El viaje, lo que hoy asépticamente llaman desplazamiento, tenía un valor en sí mismo. Permitía conocer gentes, costumbres, monumentos, lugares y paisajes que hoy apenas son panorámicas fugaces o nombres en los letreros de los desvíos de las autopistas. No digamos la oportunidad que aquellos viajes ofrecían de poder disfrutar de viandas propias de la tierra preparadas y consumidas en el ambiente que les era propio y tantas veces único. La expectativa de volver a saborear tan añorados como sencillos y suculentos manjares locales junto a la de reencontrarse con vistas y hasta sonidos y olores conocidos, marcaban los hitos de un camino que, si bien a veces largo y fatigoso, formaba parte de las vacaciones.

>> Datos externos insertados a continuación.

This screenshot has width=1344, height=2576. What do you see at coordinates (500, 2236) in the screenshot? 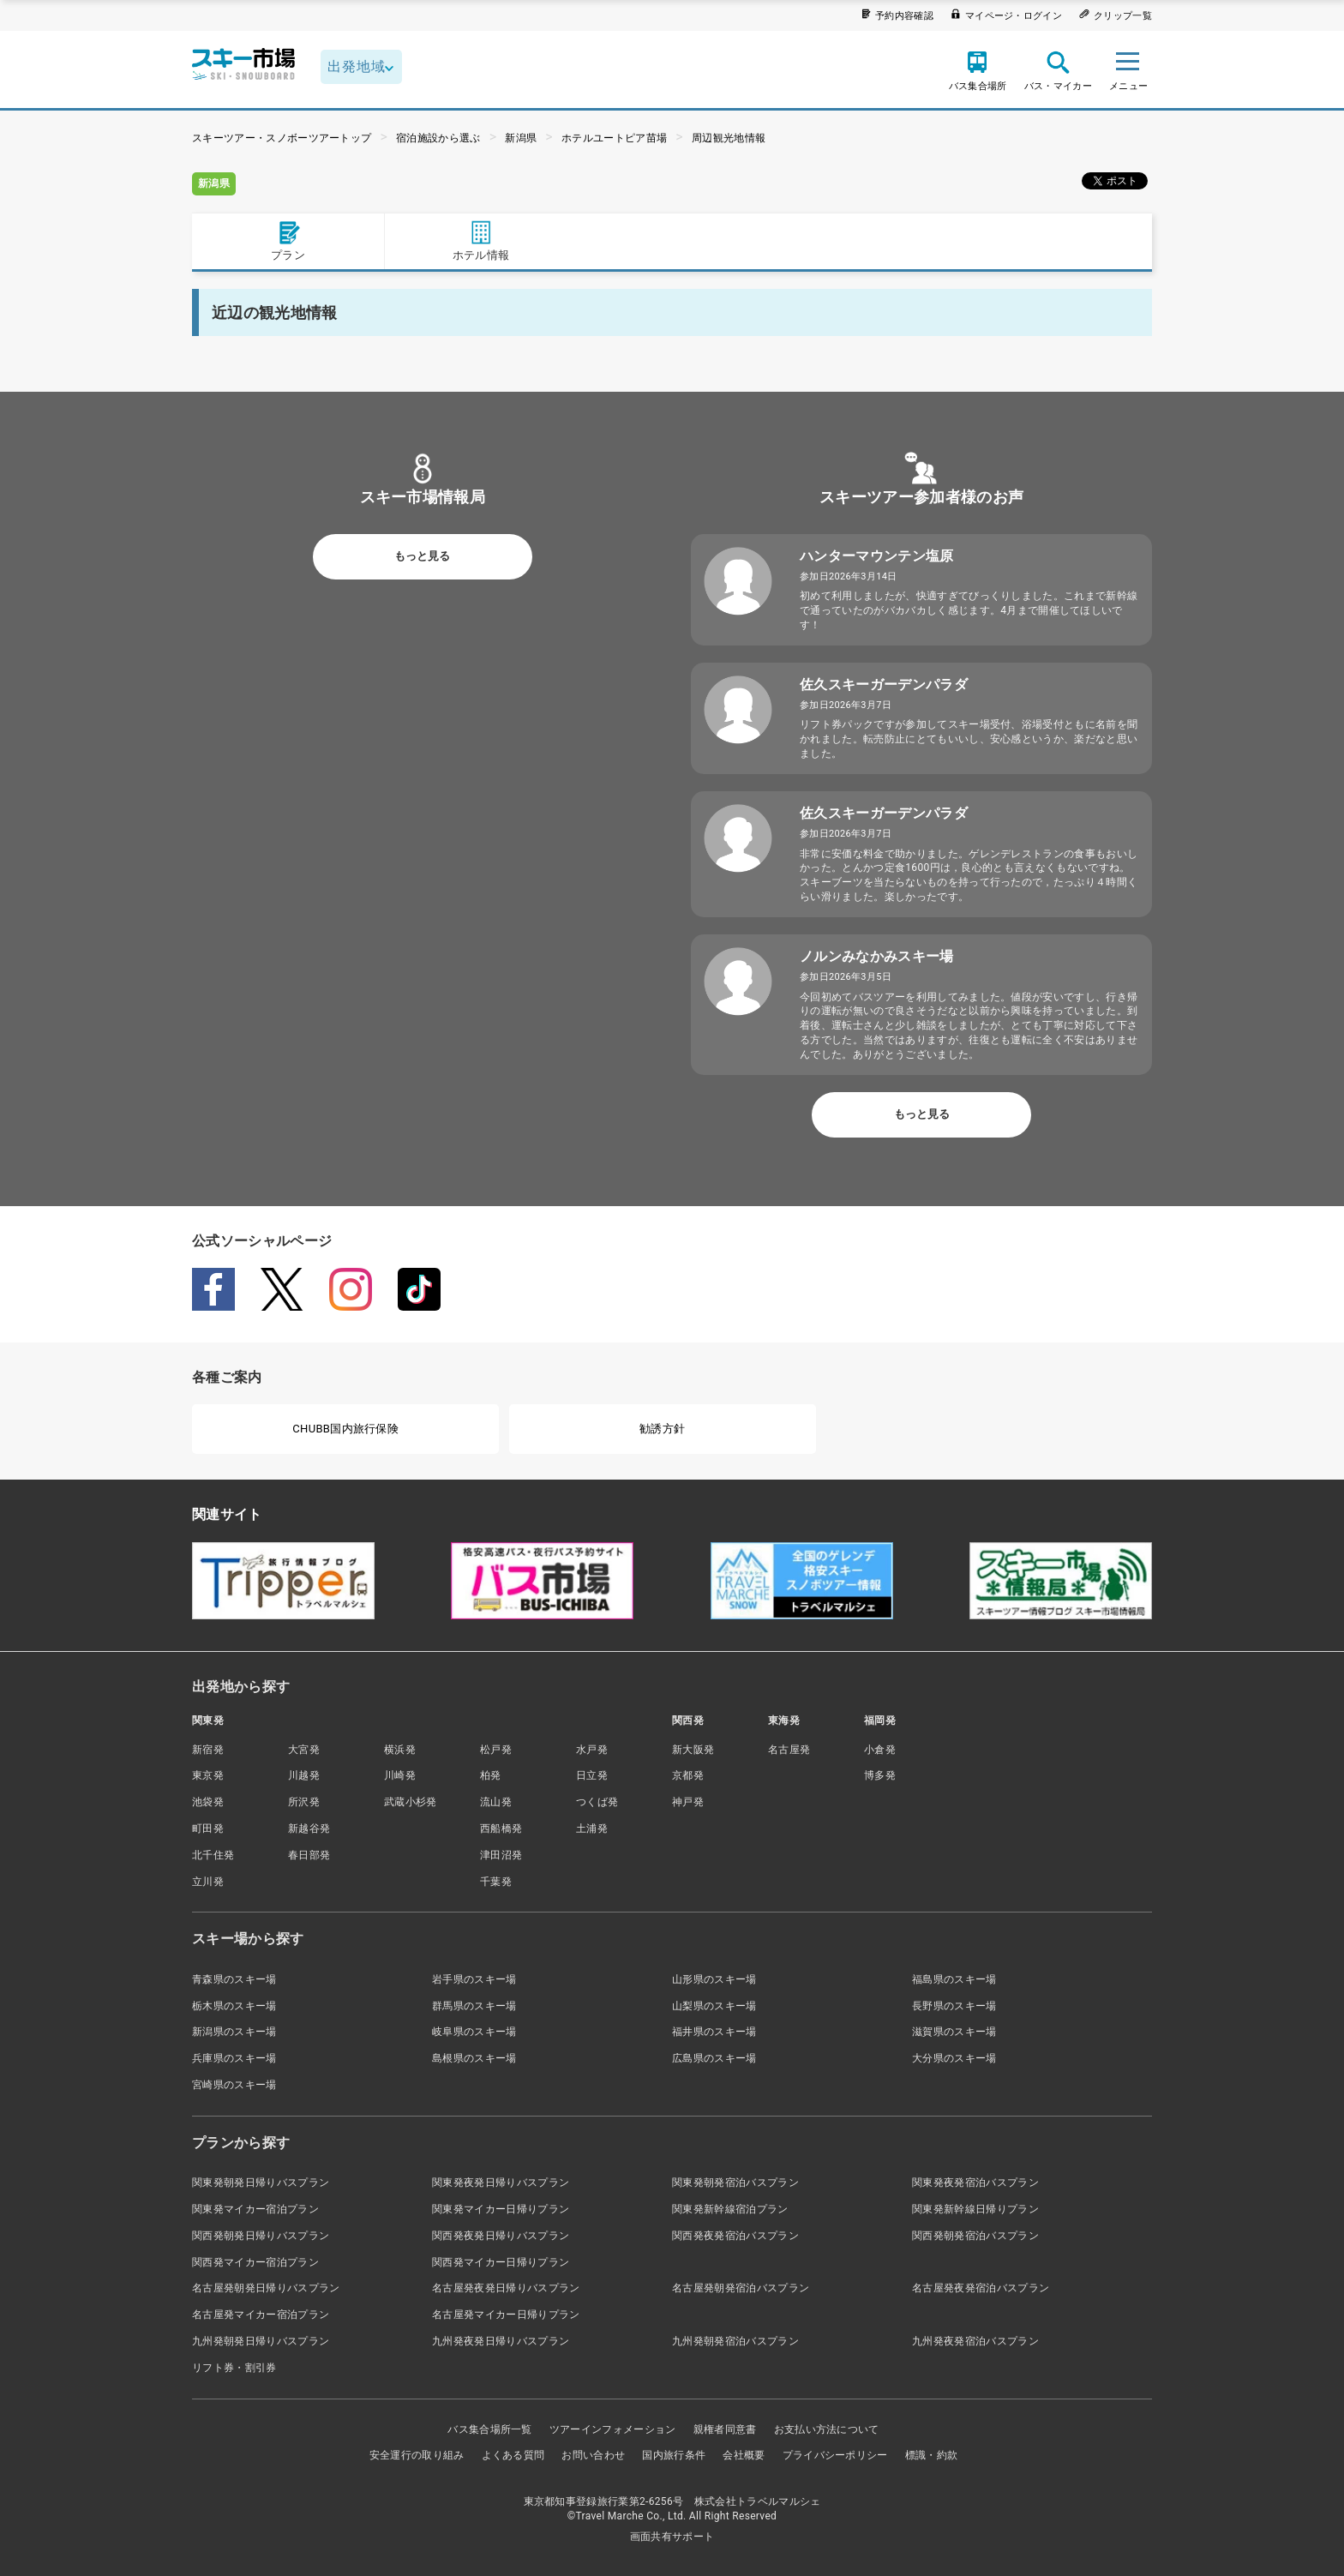
I see `関西発夜発日帰りバスプラン` at bounding box center [500, 2236].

Habrá quien diga que hoy es posible conjugar las ventajas de la modernidad y del pasado, que nada impide tomar rutas alternativas y detenerse allí donde se quiera. Es verdad, pero no del todo real. Para empezar el contexto vital es muy diferente y se quiera o no condiciona mucho las conductas. La realidad es que, para bien o para mal, casi todo es distinto. Por ello pretender revivir un viaje como los de antaño es vana ilusión; los medios, el guion, los actores y el decorado han variado tanto que sólo permiten recrear aquellos tiempos en un escenario. Hecho que por cierto se da con frecuencia más allá de espacios teatrales y con notable éxito.
No obstante, la buena noticia es que hay excepciones en las que el ambiente, lejos de artificioso, se ha conservado. Sí, existen sitios así, la clave para encontrarlos está en arriesgarse a quedar decepcionado que es lo usual. Por ello, en estos tiempos tan acelerados, en los que el cambio parece un fin en sí mismo, regresar a un lugar al cabo de muchos años y hallar que el tiempo se ha detenido sin que la vida haya mermado es toda una suerte.
Salvo que suceda por casualidad, tener la curiosidad de aparcar las prisas y salirse de la ruta para retornar a aquel sitio cuyos ecos permanecen en nuestra memoria a veces es premiado por la fortuna. Sin quererlo se ve uno inmerso en el pasado. El entorno, las cosas, las maneras, los olores, colores, sabores y sonidos afloran recuerdos que parecían olvidados. A la par que le transportan a uno al pasado traen al presente personas y vivencias tan lejanas con tal viveza que no hay máquina del tiempo que pueda operar semejante prodigio.